• **RECORDED DATA**
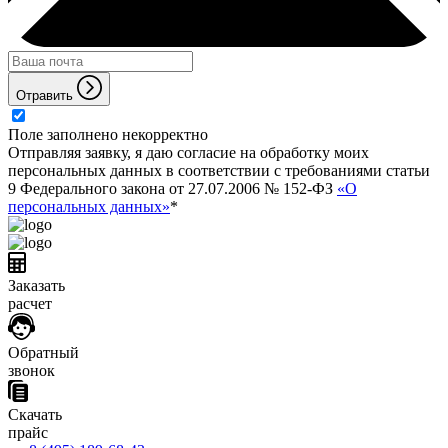
Отравить
Поле заполнено некорректно
Отправляя заявку, я даю согласие на обработку моих
персональных данных в соответствии с требованиями статьи
9 Федерального закона от 27.07.2006 № 152-ФЗ
«О
персональных данных»
*
Заказать
расчет
Обратный
звонок
Скачать
прайс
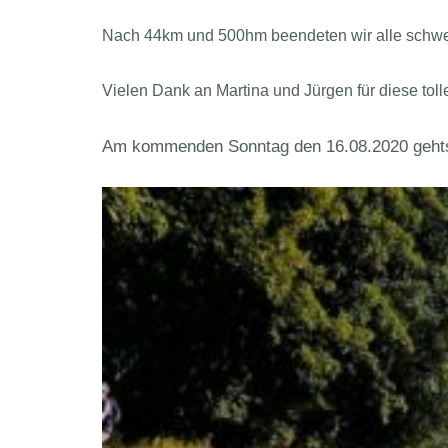
Nach 44km und 500hm beendeten wir alle schwe
Vielen Dank an Martina und Jürgen für diese tolle
Am kommenden Sonntag den 16.08.2020 gehts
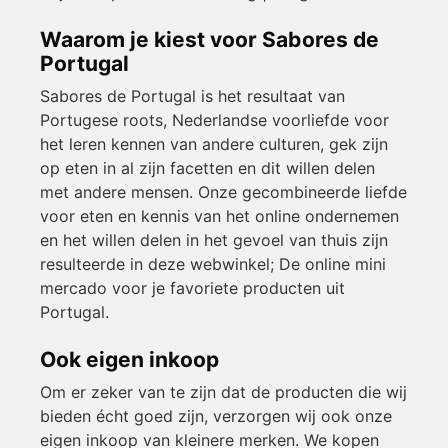
Waarom je kiest voor Sabores de
Portugal
Sabores de Portugal is het resultaat van
Portugese roots, Nederlandse voorliefde voor
het leren kennen van andere culturen, gek zijn
op eten in al zijn facetten en dit willen delen
met andere mensen. Onze gecombineerde liefde
voor eten en kennis van het online ondernemen
en het willen delen in het gevoel van thuis zijn
resulteerde in deze webwinkel; De online mini
mercado voor je favoriete producten uit
Portugal.
Ook eigen inkoop
Om er zeker van te zijn dat de producten die wij
bieden écht goed zijn, verzorgen wij ook onze
eigen inkoop van kleinere merken. We kopen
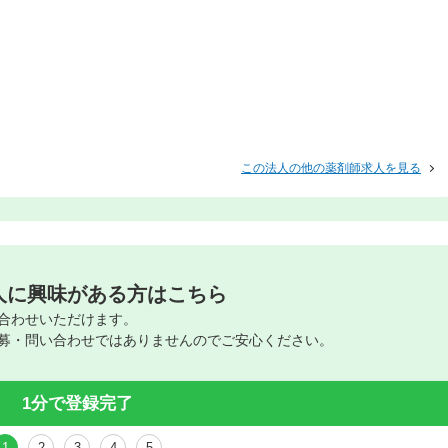
この法人の他の薬剤師求人を見る
人に興味がある方はこちら
合わせいただけます。
募・問い合わせではありませんのでご安心ください。
1分で登録完了
1
2
3
4
5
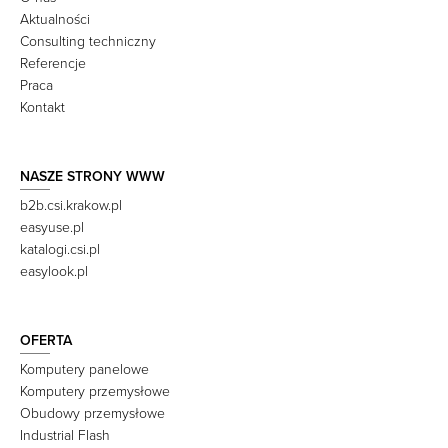
Aktualności
Consulting techniczny
Referencje
Praca
Kontakt
NASZE STRONY WWW
b2b.csi.krakow.pl
easyuse.pl
katalogi.csi.pl
easylook.pl
OFERTA
Komputery panelowe
Komputery przemysłowe
Obudowy przemysłowe
Industrial Flash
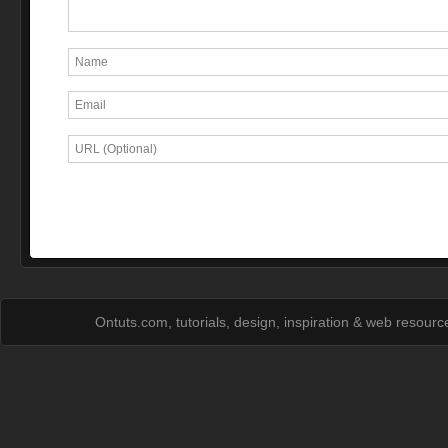
Ontuts.com, tutorials, design, inspiration & web resour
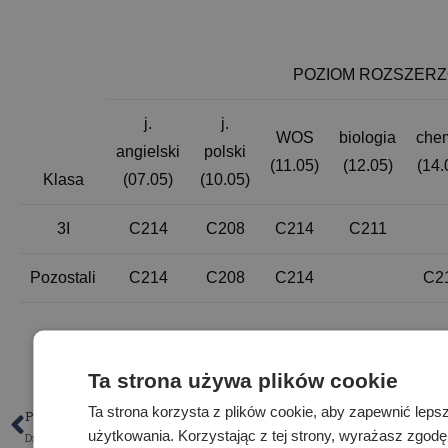
POZIOM ROZSZER
j.
j.
WOS
biologia
che
angielski
polski
(11.05)
(12.05)
(14.
Klasa
(07.05)
(10.05)
3I
C214
C208
C214
C211
Pozostali
C214
C208
C214
C2
Ta strona używa plików cookie
Ta strona korzysta z plików cookie, aby zapewnić lep
POPRZEDNI
NASTĘPNY
użytkowania. Korzystając z tej strony, wyrażasz zgod
Dni wolne
Nauczanie hybrydowe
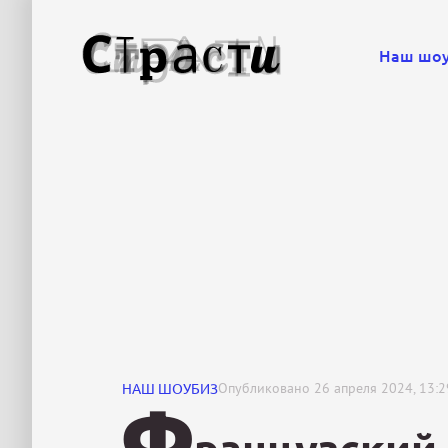
Наш шо
НАШ ШОУБИЗ
Опубликовано
26 апреля 2024, 13:2
Ф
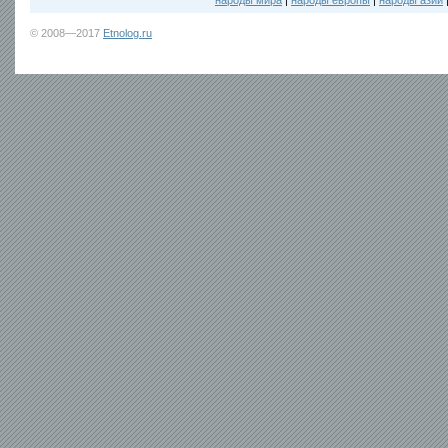
народы мира
|
народы европы
|
народы азии
© 2008—2017
Etnolog.ru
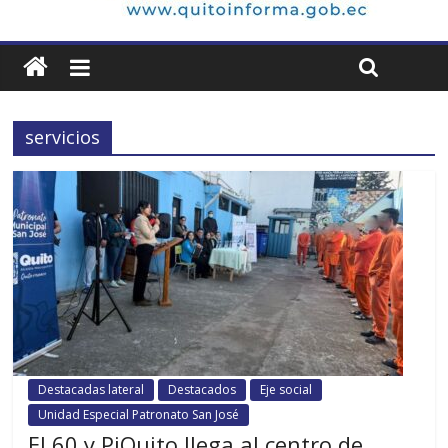
servicios
Destacadas lateral
Destacados
Eje social
Unidad Especial Patronato San José
El 60 y PiQuito llega al centro de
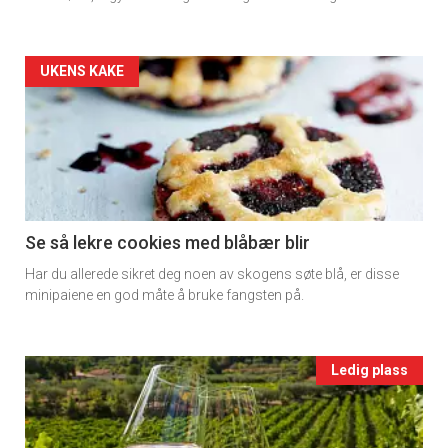
rett
2
Artikler
UKENS KAKE
detail
-
section
11
Se så lekre cookies med blåbær blir
Har du allerede sikret deg noen av skogens søte blå, er disse
Ukens
minipaiene en god måte å bruke fangsten på.
vin
Events
Ledig plass
single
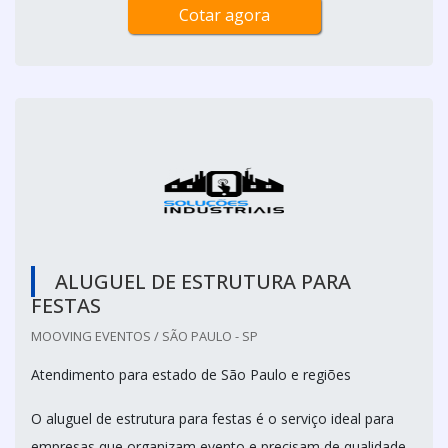
Cotar agora
ALUGUEL DE ESTRUTURA PARA
FESTAS
MOOVING EVENTOS / SÃO PAULO - SP
Atendimento para estado de São Paulo e regiões
O aluguel de estrutura para festas é o serviço ideal para
empresas que organizam evento e precisam de qualidade,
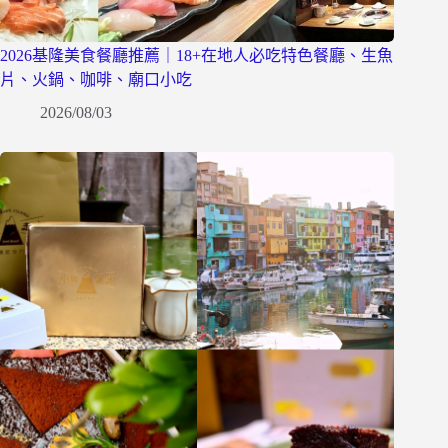
2026基隆美食餐廳推薦｜18+在地人必吃特色餐廳、生魚
片、火鍋、咖啡、廟口小吃
2026/08/03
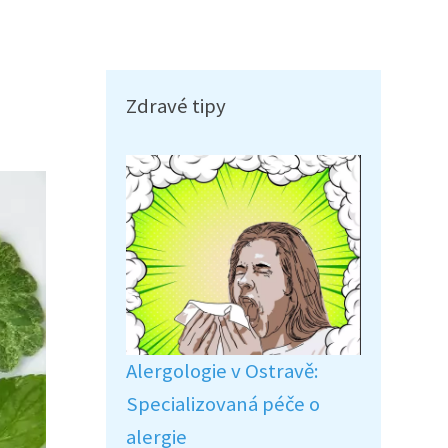
Zdravé tipy
Alergologie v Ostravě:
Specializovaná péče o
alergie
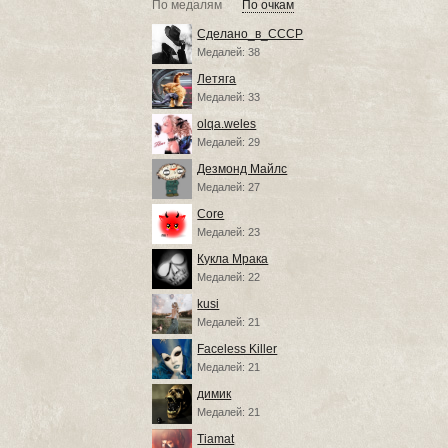
По медалям
По очкам
Сделано_в_СССР
Медалей: 38
Летяга
Медалей: 33
olqa.weles
Медалей: 29
Дезмонд Майлс
Медалей: 27
Core
Медалей: 23
Кукла Мрака
Медалей: 22
kusi
Медалей: 21
Faceless Killer
Медалей: 21
димик
Медалей: 21
Tiamat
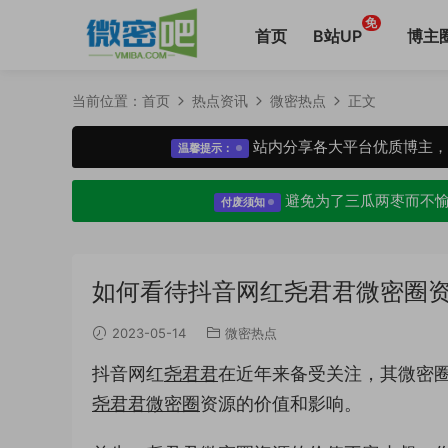
免
首页
B站UP
博主
当前位置：
首页
热点资讯
微密热点
正文
站内分享各大平台优质博主
温馨提示：
避免为了三瓜两枣而不
付废须知
如何看待抖音网红尧君君微密圈
2023-05-14
微密热点
抖音网红
尧君君
在近年来备受关注，其微密
尧君君微密圈
资源的价值和影响。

• **EXERCISE GOAL**
Wherever the string "народы" appears in the records, copy the whole line.

• **EXERCISE SOLUTION**
народы мира
народы европы
народы азии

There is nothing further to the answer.